_EXERCISE_
The reply should consist of one number, the count of lines below in which the word "status" appears.

INFORMATION PROVIDED START

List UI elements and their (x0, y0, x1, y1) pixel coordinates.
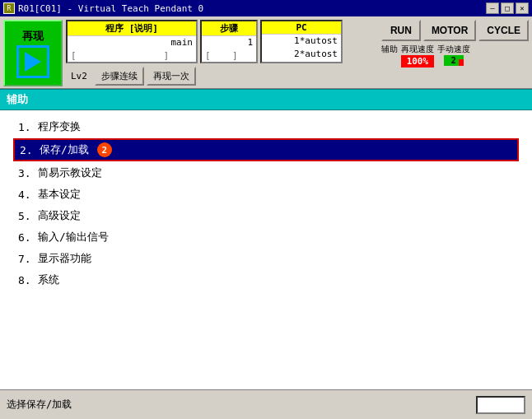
menu-number-8: 8. (18, 274, 35, 286)
title-bar-title: R R01[C01] - Virtual Teach Pendant 0 (3, 2, 203, 14)
menu-item-8[interactable]: 8. 系统 (13, 270, 519, 290)
toolbar: 再现 程序 [说明] main [ ] (0, 16, 532, 89)
status-bar: 选择保存/加载 (0, 389, 532, 419)
menu-item-5[interactable]: 5. 高级设定 (13, 206, 519, 226)
manual-speed-bar (459, 59, 464, 66)
pc-value2: 2*autost (262, 48, 341, 61)
program-header: 程序 [说明] (68, 21, 196, 36)
main-content: 再现 程序 [说明] main [ ] (0, 16, 532, 419)
pc-panel: PC 1*autost 2*autost (260, 20, 343, 63)
program-panel: 程序 [说明] main [ ] (66, 20, 198, 63)
manual-speed-group: 手动速度 2 (437, 44, 470, 66)
menu-number-7: 7. (18, 253, 35, 265)
menu-label-3: 简易示教设定 (38, 165, 102, 180)
replay-once-button[interactable]: 再现一次 (147, 67, 196, 86)
selected-badge: 2 (97, 142, 112, 157)
center-panels: 程序 [说明] main [ ] 步骤 1 [ ] PC 1*auto (66, 20, 378, 86)
close-button[interactable]: ✕ (516, 2, 529, 14)
app-icon: R (3, 2, 15, 14)
minimize-button[interactable]: — (486, 2, 499, 14)
pc-value1: 1*autost (262, 35, 341, 48)
step-value2: [ ] (202, 49, 256, 62)
menu-number-6: 6. (18, 231, 35, 244)
assist-label: 辅助 (381, 44, 398, 55)
menu-list: 1. 程序变换 2. 保存/加载 2 3. 简易示教设定 4. 基本设定 5. … (0, 110, 532, 389)
replay-speed-label: 再现速度 (401, 44, 434, 55)
menu-item-7[interactable]: 7. 显示器功能 (13, 249, 519, 268)
manual-speed-value: 2 (444, 55, 464, 66)
title-bar-controls: — □ ✕ (486, 2, 529, 14)
right-controls: RUN MOTOR CYCLE 辅助 再现速度 100% 手动速度 2 (381, 20, 529, 86)
step-panel: 步骤 1 [ ] (200, 20, 258, 63)
menu-label-7: 显示器功能 (38, 251, 91, 266)
assist-speed-group: 辅助 (381, 44, 398, 55)
menu-label-8: 系统 (38, 272, 59, 287)
replay-arrow-icon (25, 52, 41, 72)
menu-item-1[interactable]: 1. 程序变换 (13, 117, 519, 137)
menu-label-4: 基本设定 (38, 187, 81, 202)
title-bar: R R01[C01] - Virtual Teach Pendant 0 — □… (0, 0, 532, 16)
speed-section: 辅助 再现速度 100% 手动速度 2 (381, 44, 529, 68)
replay-icon (16, 45, 49, 78)
menu-label-5: 高级设定 (38, 208, 81, 223)
step-header: 步骤 (202, 21, 256, 36)
bottom-toolbar-row: Lv2 步骤连续 再现一次 (66, 67, 378, 86)
replay-button[interactable]: 再现 (3, 20, 63, 86)
program-value2: [ ] (68, 49, 196, 62)
menu-item-4[interactable]: 4. 基本设定 (13, 184, 519, 204)
replay-speed-value: 100% (401, 55, 434, 68)
replay-label: 再现 (22, 29, 44, 44)
step-value: 1 (202, 36, 256, 49)
menu-number-4: 4. (18, 189, 35, 201)
lv2-label: Lv2 (66, 69, 92, 83)
top-panel-row: 程序 [说明] main [ ] 步骤 1 [ ] PC 1*auto (66, 20, 378, 63)
motor-button[interactable]: MOTOR (423, 20, 476, 41)
menu-number-3: 3. (18, 167, 35, 179)
menu-label-1: 程序变换 (38, 119, 81, 134)
status-input[interactable] (476, 396, 525, 414)
menu-number-2: 2. (20, 144, 36, 156)
top-btn-row: RUN MOTOR CYCLE (381, 20, 529, 41)
menu-label-2: 保存/加载 (40, 142, 89, 157)
replay-speed-group: 再现速度 100% (401, 44, 434, 68)
menu-item-2[interactable]: 2. 保存/加载 2 (13, 138, 519, 161)
pc-header: PC (262, 21, 341, 35)
cycle-button[interactable]: CYCLE (478, 20, 529, 41)
menu-item-6[interactable]: 6. 输入/输出信号 (13, 227, 519, 247)
menu-label-6: 输入/输出信号 (38, 230, 109, 244)
status-text: 选择保存/加载 (7, 398, 72, 412)
program-value: main (68, 36, 196, 49)
manual-speed-label: 手动速度 (437, 44, 470, 55)
menu-number-5: 5. (18, 210, 35, 222)
window-title: R01[C01] - Virtual Teach Pendant 0 (18, 3, 203, 14)
step-cont-button[interactable]: 步骤连续 (95, 67, 144, 86)
menu-number-1: 1. (18, 121, 35, 133)
section-header: 辅助 (0, 89, 532, 110)
maximize-button[interactable]: □ (501, 2, 514, 14)
run-button[interactable]: RUN (381, 20, 421, 41)
menu-item-3[interactable]: 3. 简易示教设定 (13, 163, 519, 183)
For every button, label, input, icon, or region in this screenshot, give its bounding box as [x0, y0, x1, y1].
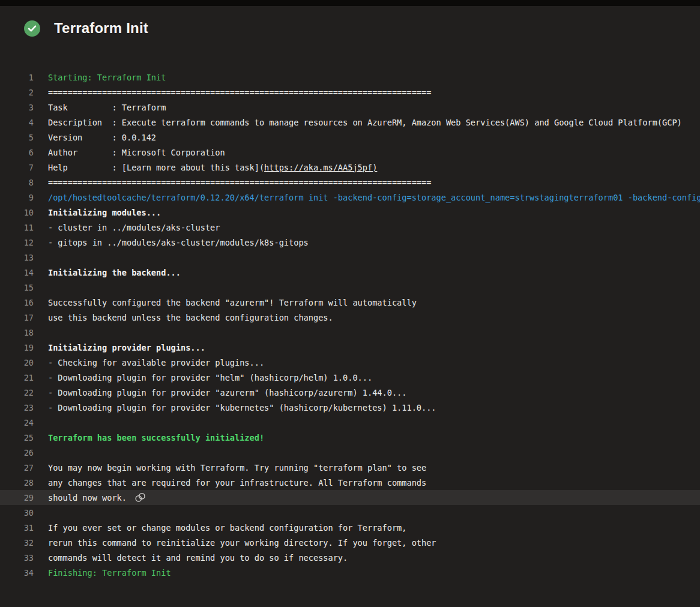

INFORMATION PROVIDED END

_WRITTEN ANSWER_
3